A sunburn is an inflammation of the skin caused by excessive exposure to ultraviolet (UV) radiation. Similar burns can be obtained if you spend a lot of time under the artificial sun of a solarium.  UV rays are invisible light waves, the source of which is both the sun and the solarium lamps.

The sun emits three main types of ultraviolet rays:

  1. Ultraviolet rays A (UV – A)
  2. Ultraviolet rays B (UV-B)
  3. Ultraviolet rays C (UV-C)

Only A and B radiation reaches the Earth’s surface, ultraviolet rays of C are delayed by the ozone layer. Although it was still believed that UVB is the most likely cause of skin cancer, recent studies have shown that type A beams can also be very dangerous.

The most intensive ultraviolet radiation is observed in the middle of the day from 10 to 15 hours, especially at the end of spring, in summer and in early autumn.
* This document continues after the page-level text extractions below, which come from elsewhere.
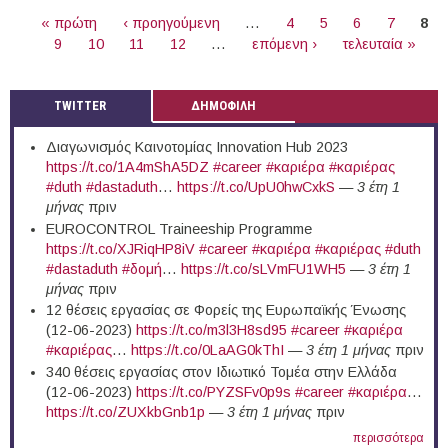
« πρώτη
‹ προηγούμενη
…
4
5
6
7
8
ΣΕΛΊΔΕΣ
9
10
11
12
…
επόμενη ›
τελευταία »
TWITTER
ΔΗΜΟΦΙΛΗ
Διαγωνισμός Καινοτομίας Innovation Hub 2023
https://t.co/1A4mShA5DZ
#career
#καριέρα
#καριέρας
#duth
#dastaduth
…
https://t.co/UpU0hwCxkS
—
3 έτη 1
μήνας
πριν
EUROCONTROL Traineeship Programme
https://t.co/XJRiqHP8iV
#career
#καριέρα
#καριέρας
#duth
#dastaduth
#δομή
…
https://t.co/sLVmFU1WH5
—
3 έτη 1
μήνας
πριν
12 θέσεις εργασίας σε Φορείς της Ευρωπαϊκής Ένωσης
(12-06-2023)
https://t.co/m3l3H8sd95
#career
#καριέρα
#καριέρας
…
https://t.co/0LaAG0kThI
—
3 έτη 1 μήνας
πριν
340 θέσεις εργασίας στον Ιδιωτικό Τομέα στην Ελλάδα
(12-06-2023)
https://t.co/PYZSFv0p9s
#career
#καριέρα
…
https://t.co/ZUXkbGnb1p
—
3 έτη 1 μήνας
πριν
περισσότερα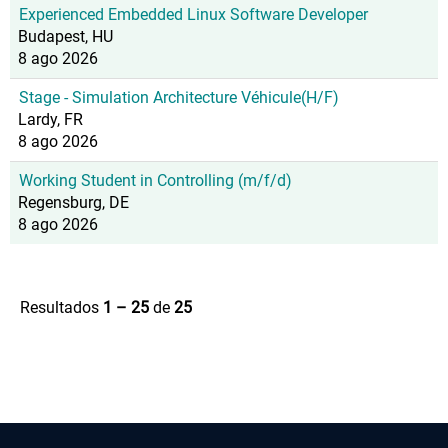
Experienced Embedded Linux Software Developer
Budapest, HU
8 ago 2026
Stage - Simulation Architecture Véhicule(H/F)
Lardy, FR
8 ago 2026
Working Student in Controlling (m/f/d)
Regensburg, DE
8 ago 2026
Resultados
1 – 25
de
25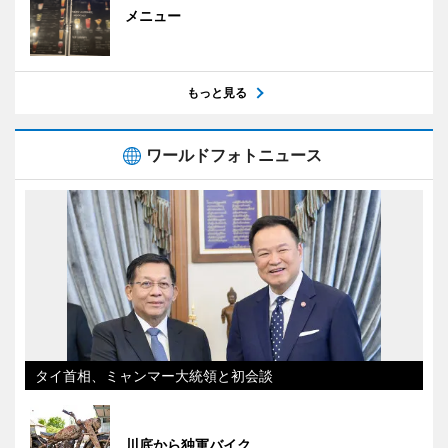
メニュー
もっと見る
ワールドフォトニュース
タイ首相、ミャンマー大統領と初会談
川底から独軍バイク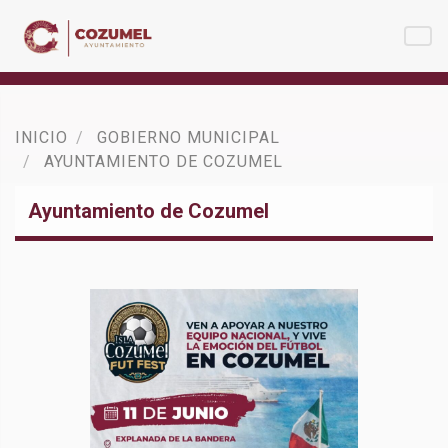
INICIO
GOBIERNO MUNICIPAL
AYUNTAMIENTO DE COZUMEL
Ayuntamiento de Cozumel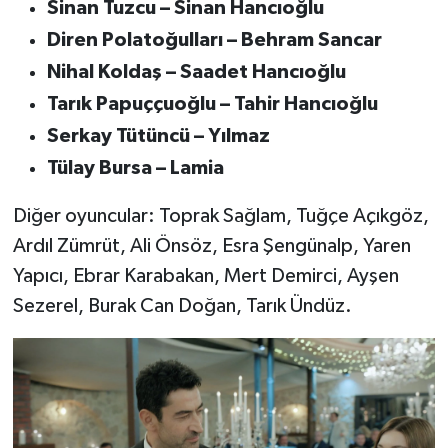
Sinan Tuzcu – Sinan Hancıoğlu
Diren Polatoğulları – Behram Sancar
Nihal Koldaş – Saadet Hancıoğlu
Tarık Papuççuoğlu – Tahir Hancıoğlu
Serkay Tütüncü – Yılmaz
Tülay Bursa – Lamia
Diğer oyuncular: Toprak Sağlam, Tuğçe Açıkgöz,
Ardıl Zümrüt, Ali Önsöz, Esra Şengünalp, Yaren
Yapıcı, Ebrar Karabakan, Mert Demirci, Ayşen
Sezerel, Burak Can Doğan, Tarık Ündüz.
But even a weaker winter sun can damage the skin and eyes.

The intensity of radiation depends on the height and latitude: the higher the sea level above and the closer to the equator, the stronger it is.
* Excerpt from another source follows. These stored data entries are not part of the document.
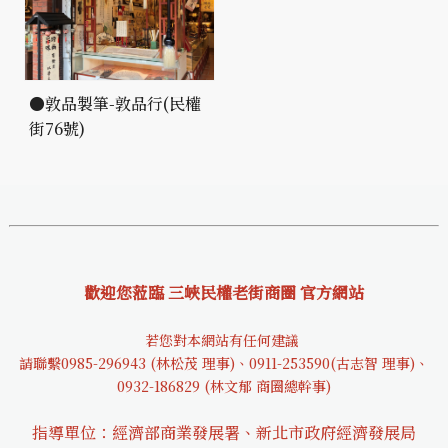
●敦品製筆-敦品行(民權
街76號)
歡迎您蒞臨 三峽民權老街商圈 官方網站
若您對本網站有任何建議
請聯繫0985-29694
3 (林松茂 理事)、0911-253590(古志智 理事)、
0932-18682
9 (林文郁 商圈總幹事)
指導單位：經濟部商業發展署、新北市政府經濟發展局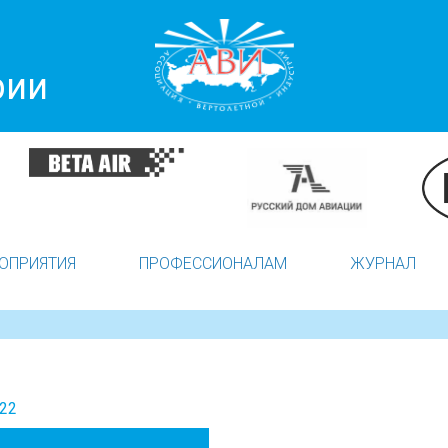
рии
ОПРИЯТИЯ
ПРОФЕССИОНАЛАМ
ЖУРНАЛ
022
In addition, UV radiation has the property of “bouncing off” from reflective surfaces, such as snow, water or sand. Thus, a skier, swimmer, fisherman or just a person lying on the beach, increases the risk of such a “reflected” exposure.

Symptoms of the sunburn

  • The skin in the place of the burn becomes inflamed and reddens, touching it causes pain.
  • Within a few days after exposure to the sun, the skin may become swollen, blistered or crusted. Some people may develop a rash.
  • Sometimes the overall body temperature rises. In this case, you should be careful not to dehydrate.
  • The severity of the symptoms depends mainly on the following factors: Type of skin, locations and length of stay in the sun, drugs that you take, the degree of protection of the cream from the sun.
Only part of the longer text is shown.